Records from a dataset
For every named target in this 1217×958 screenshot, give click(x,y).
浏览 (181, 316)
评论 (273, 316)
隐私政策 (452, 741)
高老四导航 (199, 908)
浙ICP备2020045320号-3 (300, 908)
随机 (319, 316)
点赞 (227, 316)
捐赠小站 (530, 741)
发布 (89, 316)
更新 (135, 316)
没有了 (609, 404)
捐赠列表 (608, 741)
* * *
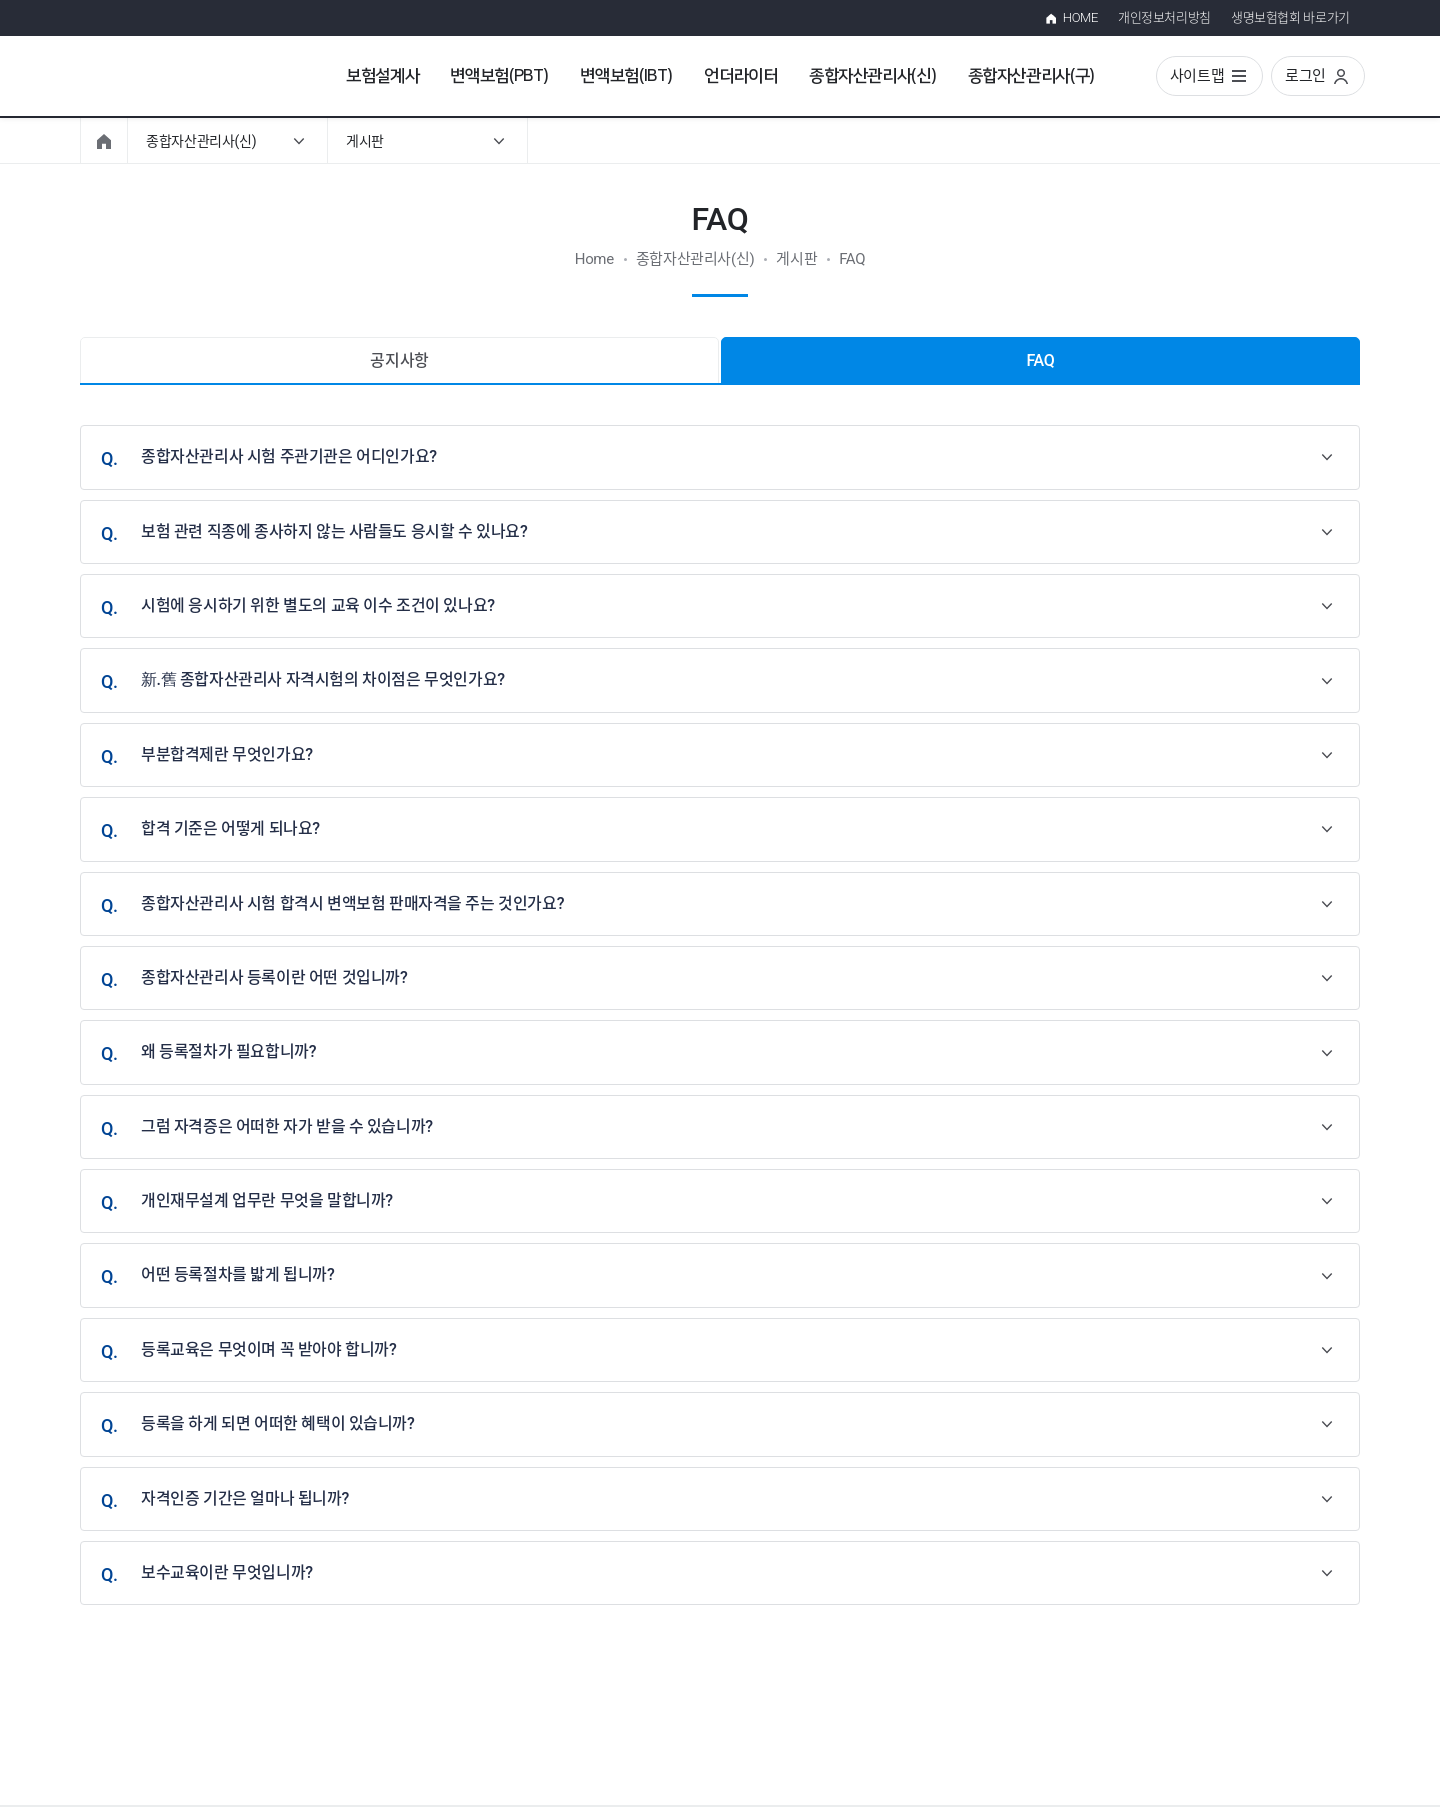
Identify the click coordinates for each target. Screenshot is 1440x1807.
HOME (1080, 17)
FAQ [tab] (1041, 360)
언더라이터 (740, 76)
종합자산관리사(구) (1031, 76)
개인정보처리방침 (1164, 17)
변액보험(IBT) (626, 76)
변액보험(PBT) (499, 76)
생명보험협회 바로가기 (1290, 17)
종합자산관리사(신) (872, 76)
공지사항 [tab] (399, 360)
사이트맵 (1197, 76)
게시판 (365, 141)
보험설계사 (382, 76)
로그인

WHAT TO PRODUCE
Show the lines where the word "click" appears in the entries.

SOLUTION FOR THIS TASK
For every named target in this 1217×958 screenshot, give click(x,y).
Identify the click coordinates for each target. Screenshot is 1440x1807.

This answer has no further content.